Ahndraya Parlato’s work highlights this power. Ahndraya’s work is exceptionally personal, she’s discussed the navigation of reality, balancing the real and unreal, the suicide of her mother, the murder of her grandmother, and the way all of this affects how she feels as a mother. The fear and anxiety expressed in her work provides a handhold for a viewer to grab onto and connect with the work in their own way. The more specific something is, the more general it really begins to be. With her new book, TIME TO KILL, Ahndraya discusses the concept of “gendered aging” which is the difference between men and women’s experience of growing older. With this work, she highlights the cultural stigma towards aging women while also showing the catharsis from finally being free from the sexualizing gaze of our culture.
I was extremely excited for the opportunity to write a Photographers on Photographers article for Lenscratch, as I had a legitimate reason to ask Ahndraya a bunch of questions about her new work and process. Ahndraya has a truly amazing mind and has something to teach everybody.
Ahndraya Parlato has published three books: Who Is Changed and Who Is Dead, (Mack Books, 2021), A Spectacle and Nothing Strange, (Kehrer Verlag, 2016), and East of the Sun, West of the Moon, (a collaboration with Gregory Halpern, Études Books, 2014). Additionally, she has contributed texts to Double feature (St. Lucy Books, 2025), Photo No-Nos: Meditations on What Not to Shoot (Aperture, 2021), and The Photographer’s Playbook (Aperture, 2014).

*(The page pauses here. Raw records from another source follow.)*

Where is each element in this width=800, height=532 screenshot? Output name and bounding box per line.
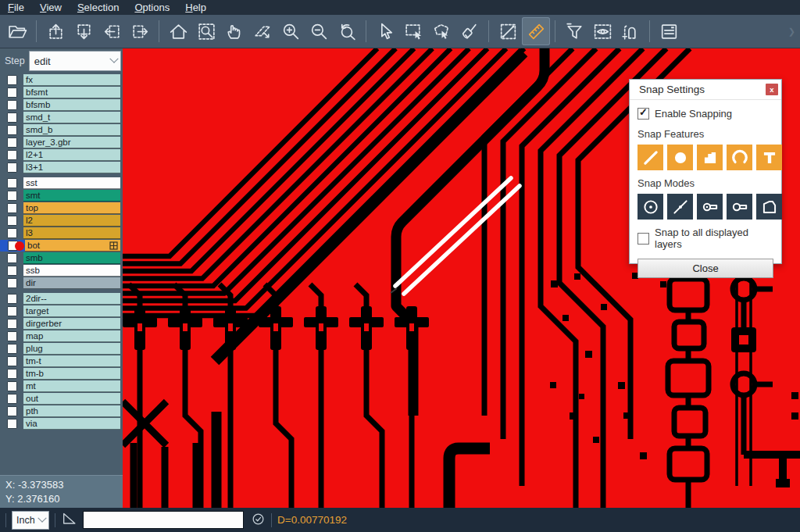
layer-visibility-checkbox[interactable] <box>7 331 17 341</box>
measure-line-button[interactable] <box>494 17 522 45</box>
layer-row-dir[interactable]: dir <box>0 277 123 289</box>
layer-visibility-checkbox[interactable] <box>7 125 17 135</box>
menu-help[interactable]: Help <box>177 1 214 15</box>
layer-row-via[interactable]: via <box>0 418 123 430</box>
snap-feature-line-button[interactable] <box>638 145 663 170</box>
extend-right-button[interactable] <box>126 17 154 45</box>
layer-visibility-checkbox[interactable] <box>7 137 17 148</box>
enable-snapping-checkbox[interactable] <box>638 108 649 120</box>
layer-row-plug[interactable]: plug <box>0 343 123 355</box>
layer-row-pth[interactable]: pth <box>0 405 123 417</box>
angle-mode-icon[interactable] <box>61 510 78 530</box>
layer-visibility-checkbox[interactable] <box>7 112 17 123</box>
layer-name-cell[interactable]: top <box>23 202 120 214</box>
layer-visibility-checkbox[interactable] <box>7 216 17 226</box>
layer-visibility-checkbox[interactable] <box>7 191 17 201</box>
layer-visibility-checkbox[interactable] <box>7 306 17 316</box>
layer-visibility-checkbox[interactable] <box>7 178 17 188</box>
dialog-close-button[interactable]: Close <box>638 259 773 278</box>
measure-ruler-button[interactable] <box>522 17 550 45</box>
layer-visibility-checkbox[interactable] <box>7 150 17 160</box>
snap-mode-vertex-button[interactable] <box>756 194 782 220</box>
layer-row-target[interactable]: target <box>0 305 123 317</box>
layer-name-cell[interactable]: dir <box>23 277 120 289</box>
snap-mode-center-button[interactable] <box>638 194 663 220</box>
layer-name-cell[interactable]: dirgerber <box>23 318 120 330</box>
layer-visibility-checkbox[interactable] <box>7 344 17 354</box>
layer-name-cell[interactable]: plug <box>23 343 120 355</box>
layer-name-cell[interactable]: smt <box>23 190 120 202</box>
layer-name-cell[interactable]: target <box>23 305 120 317</box>
layer-row-tm-b[interactable]: tm-b <box>0 368 123 380</box>
layer-row-mt[interactable]: mt <box>0 380 123 392</box>
layer-name-cell[interactable]: smb <box>23 252 120 264</box>
layer-row-map[interactable]: map <box>0 330 123 342</box>
view-options-button[interactable] <box>588 17 616 45</box>
rectangle-select-button[interactable] <box>399 17 427 45</box>
layer-visibility-checkbox[interactable] <box>7 381 17 391</box>
layer-name-cell[interactable]: map <box>23 330 120 342</box>
pan-button[interactable] <box>220 17 248 45</box>
layer-visibility-checkbox[interactable] <box>7 162 17 173</box>
layer-name-cell[interactable]: ssb <box>23 265 120 277</box>
layer-visibility-checkbox[interactable] <box>7 266 17 276</box>
zoom-fit-button[interactable] <box>192 17 220 45</box>
zoom-area-button[interactable] <box>248 17 277 45</box>
select-button[interactable] <box>371 17 399 45</box>
layer-name-cell[interactable]: smd_t <box>23 112 120 123</box>
extend-down-button[interactable] <box>70 17 98 45</box>
report-button[interactable] <box>655 17 683 45</box>
layer-row-bfsmb[interactable]: bfsmb <box>0 99 123 111</box>
snap-mode-midpoint-button[interactable] <box>667 194 693 220</box>
layer-row-smb[interactable]: smb <box>0 252 123 264</box>
menu-view[interactable]: View <box>32 1 70 15</box>
layer-name-cell[interactable]: sst <box>23 177 120 189</box>
layer-name-cell[interactable]: pth <box>23 405 120 417</box>
toolbar-overflow-chevron[interactable]: ❯ <box>788 27 795 37</box>
layer-name-cell[interactable]: bfsmt <box>23 87 120 98</box>
layer-row-layer_3.gbr[interactable]: layer_3.gbr <box>0 137 123 148</box>
layer-name-cell[interactable]: bfsmb <box>23 99 120 111</box>
layer-name-cell[interactable]: l2+1 <box>23 149 120 161</box>
layer-row-top[interactable]: top <box>0 202 123 214</box>
layer-row-2dir--[interactable]: 2dir-- <box>0 293 123 305</box>
menu-options[interactable]: Options <box>127 1 177 15</box>
layer-row-bot[interactable]: bot <box>0 240 123 252</box>
layer-name-cell[interactable]: layer_3.gbr <box>23 137 120 148</box>
menu-file[interactable]: File <box>0 1 32 15</box>
layer-visibility-checkbox[interactable] <box>7 356 17 366</box>
layer-name-cell[interactable]: l2 <box>23 215 120 227</box>
zoom-in-button[interactable] <box>277 17 305 45</box>
dialog-close-x-button[interactable]: x <box>766 84 778 95</box>
layer-visibility-checkbox[interactable] <box>7 253 17 263</box>
layer-row-fx[interactable]: fx <box>0 74 123 86</box>
layer-visibility-checkbox[interactable] <box>7 319 17 329</box>
open-file-button[interactable] <box>3 17 31 45</box>
layer-visibility-checkbox[interactable] <box>7 394 17 404</box>
layer-row-l3+1[interactable]: l3+1 <box>0 162 123 173</box>
clean-brush-button[interactable] <box>455 17 484 45</box>
layer-visibility-checkbox[interactable] <box>7 294 17 304</box>
snap-feature-arc-button[interactable] <box>727 145 752 170</box>
layer-grid-icon[interactable] <box>109 241 118 250</box>
layer-name-cell[interactable]: out <box>23 393 120 405</box>
layer-row-sst[interactable]: sst <box>0 177 123 189</box>
snap-feature-surface-button[interactable] <box>697 145 723 170</box>
layer-visibility-checkbox[interactable] <box>7 203 17 213</box>
layer-name-cell[interactable]: via <box>23 418 120 430</box>
layer-name-cell[interactable]: tm-b <box>23 368 120 380</box>
dialog-title-bar[interactable]: Snap Settings x <box>630 80 781 100</box>
snap-all-layers-row[interactable]: Snap to all displayed layers <box>638 227 773 250</box>
layer-row-bfsmt[interactable]: bfsmt <box>0 87 123 98</box>
zoom-out-button[interactable] <box>305 17 333 45</box>
snap-feature-pad-button[interactable] <box>667 145 693 170</box>
layer-visibility-checkbox[interactable] <box>7 419 17 429</box>
layer-name-cell[interactable]: mt <box>23 380 120 392</box>
layer-name-cell[interactable]: fx <box>23 74 120 86</box>
enable-snapping-row[interactable]: Enable Snapping <box>638 108 773 120</box>
layer-name-cell[interactable]: l3 <box>23 227 120 239</box>
layer-visibility-checkbox[interactable] <box>7 406 17 416</box>
layer-row-smd_t[interactable]: smd_t <box>0 112 123 123</box>
home-view-button[interactable] <box>164 17 192 45</box>
layer-row-dirgerber[interactable]: dirgerber <box>0 318 123 330</box>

Ahndraya has exhibited work at: Spazio Labo, in Bologna, Italy, Silver Eye Center for Photography, Pittsburgh, PA, The Aperture Foundation, New York, NY, and The Swiss Institute, Milan, Italy. She has been awarded residencies at Light Work and The Visual Studies Workshop, and grants from Light Work, the New York Foundation for the Arts and is a 2024 Guggenheim Foundation Fellow.
Ahndraya’s most recent project, TIME TO KILL is forthcoming from Mack Books in 2026. She has taught in the Bard College and Cornell Image Text MFA programs and is currently an Assistant Professor at the Rochester Institute of Technology.
Instagram: @draya_parlato/#
Firstly, I’d like to congratulate you on TIME TO KILL, forthcoming from Mack book. I cannot wait to see the culmination of your work; I’ve been so excited about this project since I printed some contact sheets for you. The project seems to me like a marked shift from your prior work. I have thought of your last two books as a guided journey for the viewer, whereas the new book seems more conversational, even confrontational. Can you speak a bit on this?
Thanks, Alex! I’m excited to see the finished book too. It will be released in the US in January of 2026.
Honestly, I don’t see any of my projects as guides. I’ve always been more concerned with asking people things (which is conversational) rather than in telling them things. That said, I do think that as I get older, I’m increasingly drawn to asking harder, less direct questions, which could make it feel more confrontational in some ways. For me, the biggest difference with this project was working with strangers instead of people I know intimately – which is what I’ve done for the past 20 years.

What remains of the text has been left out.